_RECORDS SHOWN_
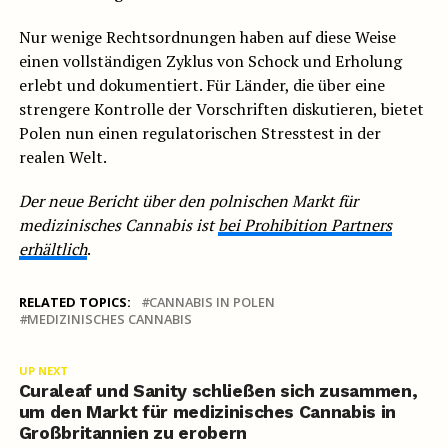
Nur wenige Rechtsordnungen haben auf diese Weise
einen vollständigen Zyklus von Schock und Erholung
erlebt und dokumentiert. Für Länder, die über eine
strengere Kontrolle der Vorschriften diskutieren, bietet
Polen nun einen regulatorischen Stresstest in der
realen Welt.
Der neue Bericht über den polnischen Markt für
medizinisches Cannabis ist
bei Prohibition Partners
erhältlich
.
RELATED TOPICS:
CANNABIS IN POLEN
MEDIZINISCHES CANNABIS
UP NEXT
Curaleaf und Sanity schließen sich zusammen,
um den Markt für medizinisches Cannabis in
Großbritannien zu erobern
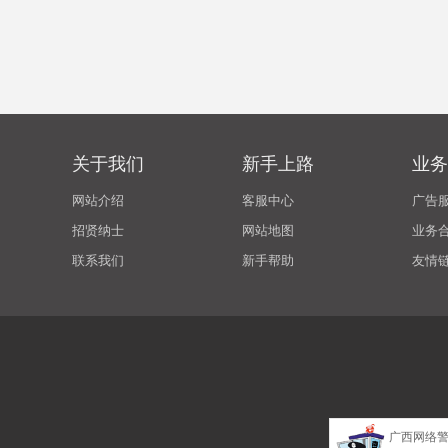
关于我们
新手上路
业务
网站介绍
客服中心
广告
招贤纳士
网站地图
业务
联系我们
新手帮助
友情
广西网络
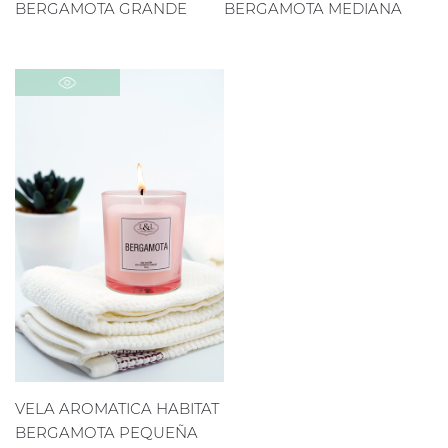
BERGAMOTA GRANDE
BERGAMOTA MEDIANA
VELA AROMATICA HABITAT
BERGAMOTA PEQUEÑA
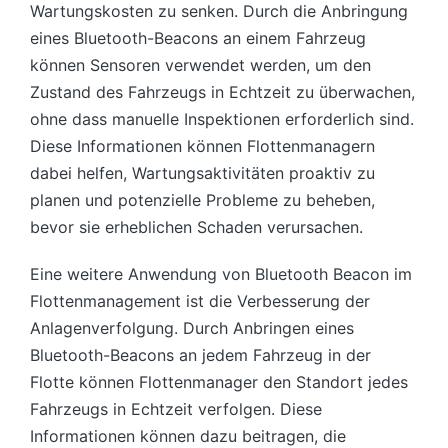
Wartungskosten zu senken. Durch die Anbringung
eines Bluetooth-Beacons an einem Fahrzeug
können Sensoren verwendet werden, um den
Zustand des Fahrzeugs in Echtzeit zu überwachen,
ohne dass manuelle Inspektionen erforderlich sind.
Diese Informationen können Flottenmanagern
dabei helfen, Wartungsaktivitäten proaktiv zu
planen und potenzielle Probleme zu beheben,
bevor sie erheblichen Schaden verursachen.
Eine weitere Anwendung von Bluetooth Beacon im
Flottenmanagement ist die Verbesserung der
Anlagenverfolgung. Durch Anbringen eines
Bluetooth-Beacons an jedem Fahrzeug in der
Flotte können Flottenmanager den Standort jedes
Fahrzeugs in Echtzeit verfolgen. Diese
Informationen können dazu beitragen, die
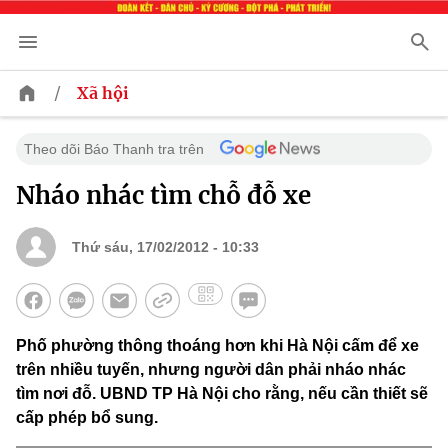
/
Xã hội
Theo dõi Báo Thanh tra trên
Nháo nhác tìm chỗ đỗ xe
Thứ sáu, 17/02/2012 - 10:33
Phố phường thông thoáng hơn khi Hà Nội cấm để xe
trên nhiều tuyến, nhưng người dân phải nháo nhác
tìm nơi đỗ. UBND TP Hà Nội cho rằng, nếu cần thiết sẽ
cấp phép bổ sung.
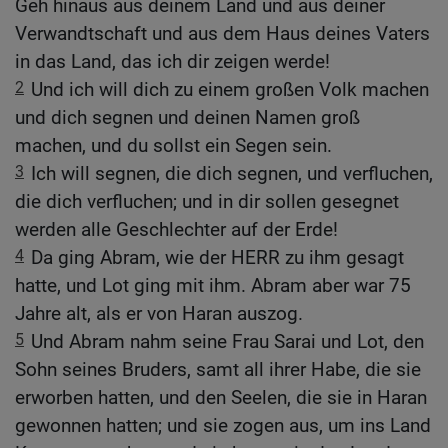
Geh hinaus aus deinem Land und aus deiner
Verwandtschaft und aus dem Haus deines Vaters
in das Land, das ich dir zeigen werde!
2
Und ich will dich zu einem großen Volk machen
und dich segnen und deinen Namen groß
machen, und du sollst ein Segen sein.
3
Ich will segnen, die dich segnen, und verfluchen,
die dich verfluchen; und in dir sollen gesegnet
werden alle Geschlechter auf der Erde!
4
Da ging Abram, wie der HERR zu ihm gesagt
hatte, und Lot ging mit ihm. Abram aber war 75
Jahre alt, als er von Haran auszog.
5
Und Abram nahm seine Frau Sarai und Lot, den
Sohn seines Bruders, samt all ihrer Habe, die sie
erworben hatten, und den Seelen, die sie in Haran
gewonnen hatten; und sie zogen aus, um ins Land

_TASK REQUIREMENTS_
From the line containing "cấp phép bổ sung." down to the end of the listing above, every line is to be returned exactly, though the pictures are not.

_ANSWER FOR THIS EXERCISE_
cấp phép bổ sung.
Geh hinaus aus deinem Land und aus deiner
Verwandtschaft und aus dem Haus deines Vaters
in das Land, das ich dir zeigen werde!
2
Und ich will dich zu einem großen Volk machen
und dich segnen und deinen Namen groß
machen, und du sollst ein Segen sein.
3
Ich will segnen, die dich segnen, und verfluchen,
die dich verfluchen; und in dir sollen gesegnet
werden alle Geschlechter auf der Erde!
4
Da ging Abram, wie der HERR zu ihm gesagt
hatte, und Lot ging mit ihm. Abram aber war 75
Jahre alt, als er von Haran auszog.
5
Und Abram nahm seine Frau Sarai und Lot, den
Sohn seines Bruders, samt all ihrer Habe, die sie
erworben hatten, und den Seelen, die sie in Haran
gewonnen hatten; und sie zogen aus, um ins Land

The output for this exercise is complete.